Work to be completed:
From the line that contains "дар рӯзу рӯзгори худ эҳсос мекунанд." to the end of the entries, write out every line exactly, including both ends, and nothing more.

(Items from a dataset)
--- START ---

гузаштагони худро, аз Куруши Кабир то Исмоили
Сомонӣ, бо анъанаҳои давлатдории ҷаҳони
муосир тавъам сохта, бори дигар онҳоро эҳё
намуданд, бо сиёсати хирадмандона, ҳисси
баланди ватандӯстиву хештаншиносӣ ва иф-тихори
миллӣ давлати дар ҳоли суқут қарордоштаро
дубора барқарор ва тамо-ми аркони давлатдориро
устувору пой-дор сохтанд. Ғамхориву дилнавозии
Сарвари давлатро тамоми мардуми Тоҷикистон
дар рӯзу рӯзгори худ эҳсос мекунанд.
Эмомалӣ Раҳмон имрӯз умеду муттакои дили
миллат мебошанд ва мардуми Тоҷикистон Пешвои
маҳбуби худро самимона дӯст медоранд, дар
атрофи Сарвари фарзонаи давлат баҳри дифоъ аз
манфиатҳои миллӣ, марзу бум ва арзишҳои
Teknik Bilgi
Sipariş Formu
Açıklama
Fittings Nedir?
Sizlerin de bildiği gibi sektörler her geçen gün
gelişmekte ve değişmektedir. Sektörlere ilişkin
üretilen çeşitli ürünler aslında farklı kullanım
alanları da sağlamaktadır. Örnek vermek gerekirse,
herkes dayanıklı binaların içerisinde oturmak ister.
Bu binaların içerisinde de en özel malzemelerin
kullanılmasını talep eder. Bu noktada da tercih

--- END ---

Result:
дар рӯзу рӯзгори худ эҳсос мекунанд.
Эмомалӣ Раҳмон имрӯз умеду муттакои дили
миллат мебошанд ва мардуми Тоҷикистон Пешвои
маҳбуби худро самимона дӯст медоранд, дар
атрофи Сарвари фарзонаи давлат баҳри дифоъ аз
манфиатҳои миллӣ, марзу бум ва арзишҳои
Teknik Bilgi
Sipariş Formu
Açıklama
Fittings Nedir?
Sizlerin de bildiği gibi sektörler her geçen gün
gelişmekte ve değişmektedir. Sektörlere ilişkin
üretilen çeşitli ürünler aslında farklı kullanım
alanları da sağlamaktadır. Örnek vermek gerekirse,
herkes dayanıklı binaların içerisinde oturmak ister.
Bu binaların içerisinde de en özel malzemelerin
kullanılmasını talep eder. Bu noktada da tercih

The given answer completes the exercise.